Sampling from the Generative Model

Purpose

After fitting a Bayesian SEM with INLAvaan, we often want to draw samples from the model itself—either using posterior or prior parameter values. The sampling() function does exactly this: it propagates parameter draws through the full generative chain

$\underbrace{\boldsymbol\theta}_{\text{parameters}} \;\longrightarrow\; \underbrace{\boldsymbol\eta}_{\text{latent variables}} \;\longrightarrow\; \underbrace{\mathbf{y}^*}_{\text{observed variables}}$

producing samples that are not tied to any individual observation. This is distinct from predict(), which returns individual-specific factor scores $\boldsymbol\eta \mid \mathbf{y}, \boldsymbol\theta$ .

Typical use cases include posterior predictive checks (PPCs) and prior predictive checks; the predictive checks article walks through that workflow.
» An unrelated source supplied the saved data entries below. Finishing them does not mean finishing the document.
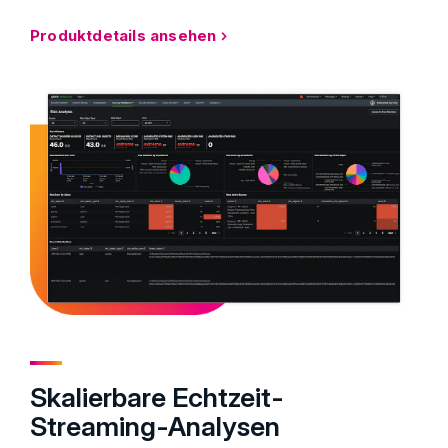
Produktdetails ansehen
Skalierbare Echtzeit-
Streaming-Analysen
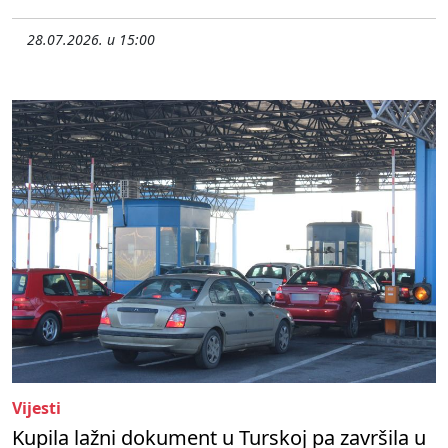
28.07.2026. u 15:00
Vijesti
Kupila lažni dokument u Turskoj pa završila u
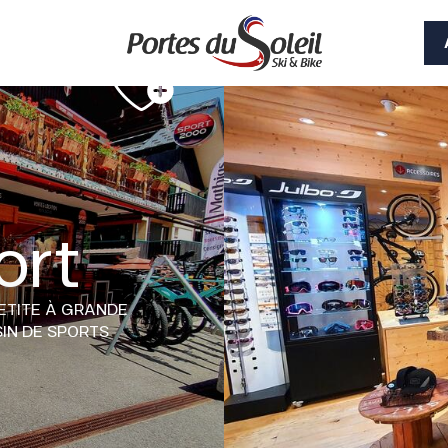
ort
ETITE À GRANDE
IN DE SPORTS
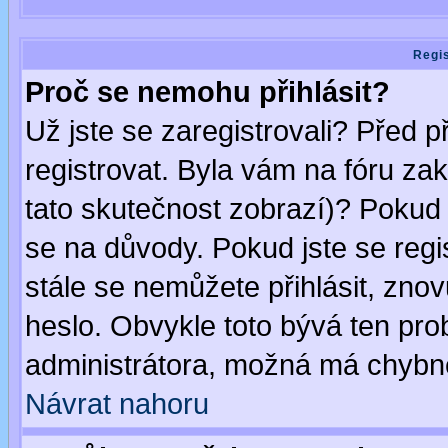
Regis
Proč se nemohu přihlásit?
Už jste se zaregistrovali? Před p
registrovat. Byla vám na fóru za
tato skutečnost zobrazí)? Pokud a
se na důvody. Pokud jste se regist
stále se nemůžete přihlásit, znov
heslo. Obvykle toto bývá ten pro
administrátora, možná má chybné
Návrat nahoru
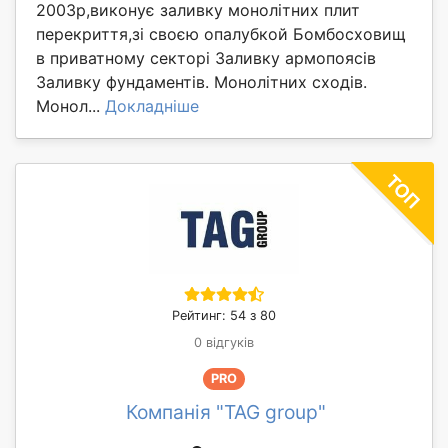
2003р,виконує заливку монолітних плит
перекриття,зі своєю опалубкой Бомбосховищ
в приватному секторі Заливку армопоясів
Заливку фундаментів. Монолітних сходів.
Монол...
Докладніше
Рейтинг: 54 з 80
0 відгуків
PRO
Компанія "TAG group"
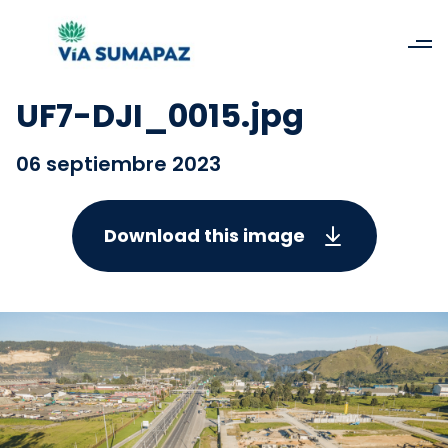
UF7-DJI_0015.jpg
06 septiembre 2023
Download this image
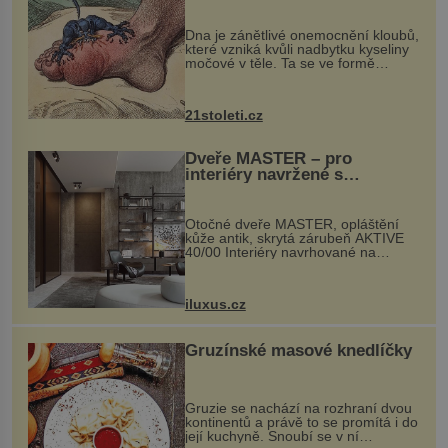
mohl pomoci s léčbou
„nemoci králů“
Dna je zánětlivé onemocnění kloubů,
které vzniká kvůli nadbytku kyseliny
močové v těle. Ta se ve formě
krystalků ukládá v blízkosti kloubů,
nejčastěji přitom postihuje palce na
nohou, a způsobuje bole...
21stoleti.cz
Dveře MASTER – pro
interiéry navržené s
rozumem i vášní!
Otočné dveře MASTER, opláštění
kůže antik, skrytá zárubeň AKTIVE
40/00 Interiéry navrhované na
zakázku často vyžadují atypické
rozměry nejen nábytku, ale i
otvorových prvků. Technické zázemí
iluxus.cz
dnes umož...
Gruzínské masové knedlíčky
Gruzie se nachází na rozhraní dvou
kontinentů a právě to se promítá i do
její kuchyně. Snoubí se v ní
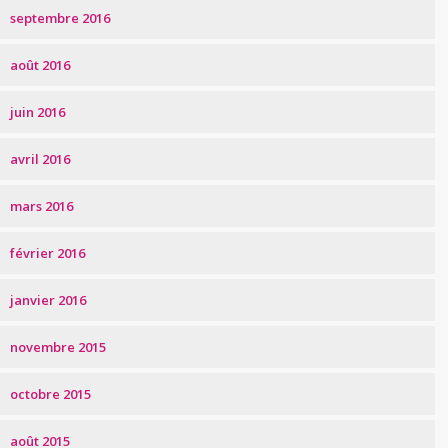
septembre 2016
août 2016
juin 2016
avril 2016
mars 2016
février 2016
janvier 2016
novembre 2015
octobre 2015
août 2015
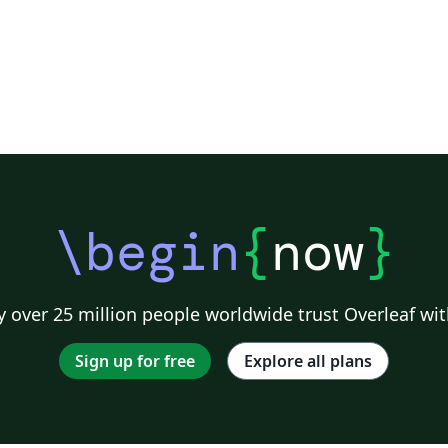
\begin
{
now
}
 over 25 million people worldwide trust Overleaf wit
Sign up for free
Explore all plans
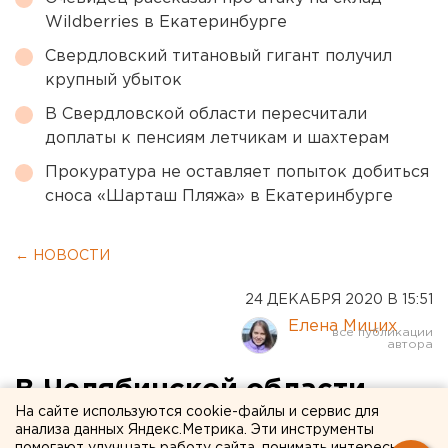
Wildberries в Екатеринбурге
Свердловский титановый гигант получил
крупный убыток
В Свердловской области пересчитали
доплаты к пенсиям летчикам и шахтерам
Прокуратура не оставляет попыток добиться
сноса «Шарташ Пляжа» в Екатеринбурге
← НОВОСТИ
24 ДЕКАБРЯ 2020 В 15:51
Елена Мицих
В Челябинской области
На сайте используются cookie-файлы и сервис для
готовятся к закрытию
анализа данных Яндекс.Метрика. Эти инструменты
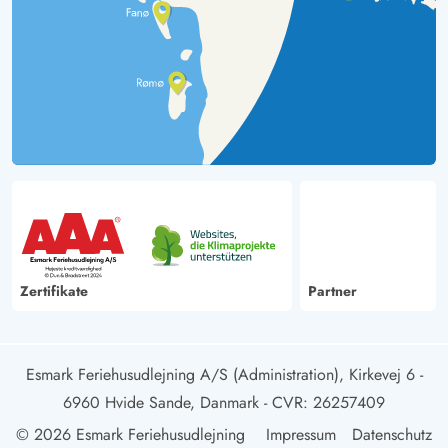
Zertifikate
Partner
Esmark Feriehusudlejning A/S (Administration), Kirkevej 6 -
6960 Hvide Sande, Danmark
- CVR: 26257409
© 2026 Esmark Feriehusudlejning
Impressum
Datenschutz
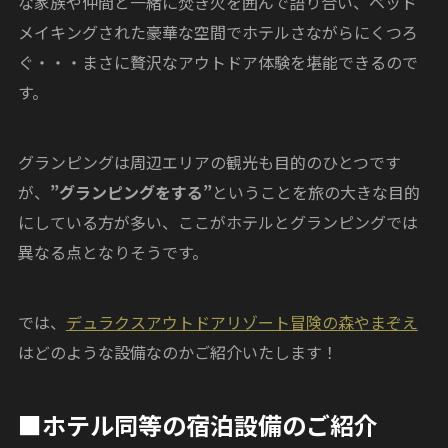
な家族や仲間と一緒に焚き火を囲んで語り合い、ベッド
メイキングされた豪華な空間でホテルさながらにくつろ
ぐ・・・まさに贅沢なアウトドア体験を堪能できるので
す。
グランピングは周辺エリアの観光も目的のひとつです
が、
”グランピングをする”
ということを旅の大きな目的
にしている方が多い、ここがホテルとグランピングでは
異なる点となりそうです。
では、
デュラクスアウトドアリゾート冒険の森やまぞえ
はどのような設備なのかご紹介いたします！
■ホテル同等の宿泊設備のご紹介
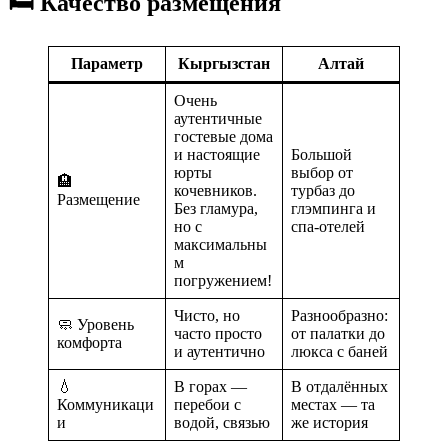
🛏️ Качество размещения
Параметр
Кыргызстан
Алтай
Очень
аутентичные
гостевые дома
и настоящие
Большой
юрты
выбор от
🏨
кочевников.
турбаз до
Размещение
Без гламура,
глэмпинга и
но с
спа-отелей
максимальны
м
погружением!
Чисто, но
Разнообразно:
🧼 Уровень
часто просто
от палатки до
комфорта
и аутентично
люкса с баней
💧
В горах —
В отдалённых
Коммуникаци
перебои с
местах — та
и
водой, связью
же история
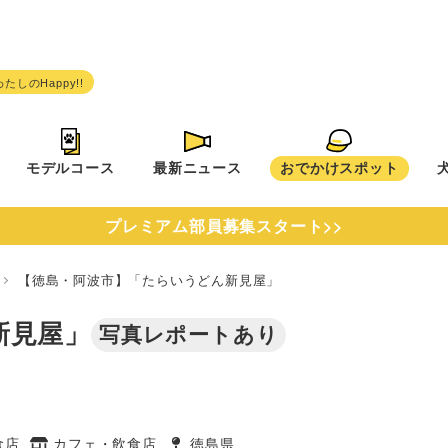
モデルコース
最新ニュース
おでかけスポット
プレミアム部員募集スタート>>
県
【徳島・阿波市】「たらいうどん新見屋」
新見屋」
写真レポートあり
食店
カフェ・飲食店
徳島県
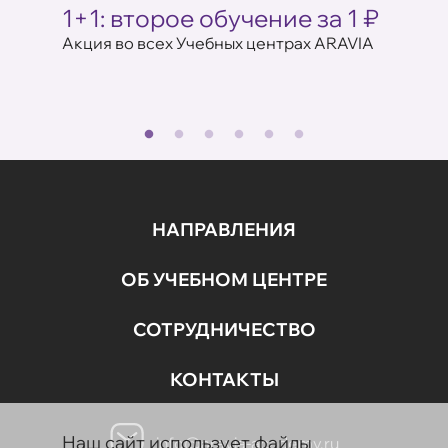
Ц
1+1: второе обучение за 1 ₽
Акци
ARAV
Акция во всех Учебных центрах ARAVIA
аказе
17 июля 
НАПРАВЛЕНИЯ
ОБ УЧЕБНОМ ЦЕНТРЕ
СОТРУДНИЧЕСТВО
КОНТАКТЫ
Наш сайт использует файлы
info@aravia-academy.ru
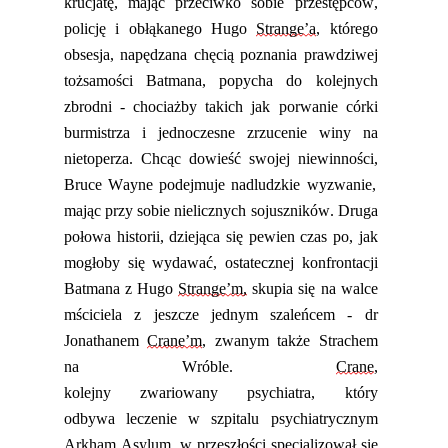
krucjatę
,
mając przeciwko sobie przestępców,
policję i obłąkanego Hugo
Strange’a
, którego
obsesja
,
napędzana chęcią poznania prawdziwej
tożsamości Batmana
,
popycha do kolejnych
zbrodni
-
chociażby
takich jak porwanie córki
burmistrza
i jednoczesne
zrzucenie
win
y
na
nietoperza. Chcą
c
dowie
ść
swojej niewinności
,
Bruce Wayne podejmuje nadludzkie wyzwanie,
mając przy sobie nielicznych sojuszników. Druga
połowa historii, dziejąca się pewien czas po, jak
mogłoby się wydawać, ostatecznej konfrontacji
Batmana z Hugo
Strange’m
,
skupia się na walce
mściciela z jeszcze jednym szaleńcem - dr
Jonathanem
Crane’m
, zwanym także Strachem
na Wróble.
Crane
,
kolejny
zwariowany
psychiatra,
który
odbywa
leczenie w szpitalu psychiatrycznym
Arkham
Asylum
,
w przeszłości
specjalizował się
`sampling()` versus `simulate()`

INLAvaan offers two ways to draw data from the generative model, and the difference is what varies between draws:

	One draw is	Returns	Use for
`sampling()`	one $\boldsymbol\theta^{(s)}$ → one observation $\mathbf{y}^{*(s)}$	a matrix (or list)	distributions of quantities: parameters, implied moments
`simulate()`	one $\boldsymbol\theta^{(s)}$ → a whole dataset of $n$ rows	a list of data frames	replicate datasets: PPC overlays, test statistics, SBC

sampling() refreshes $\boldsymbol\theta$ at every draw, pooling parameter uncertainty and sampling variability into a single marginal predictive distribution. simulate() holds each $\boldsymbol\theta^{(s)}$ fixed for a whole dataset, so variation across replicates reflects parameter uncertainty while variation within a replicate reflects sampling variability—which is what makes replicates exchangeable with the observed data, and hence the right tool for predictive checks and simulation-based calibration. Both functions accept prior = TRUE. The rest of this article covers sampling().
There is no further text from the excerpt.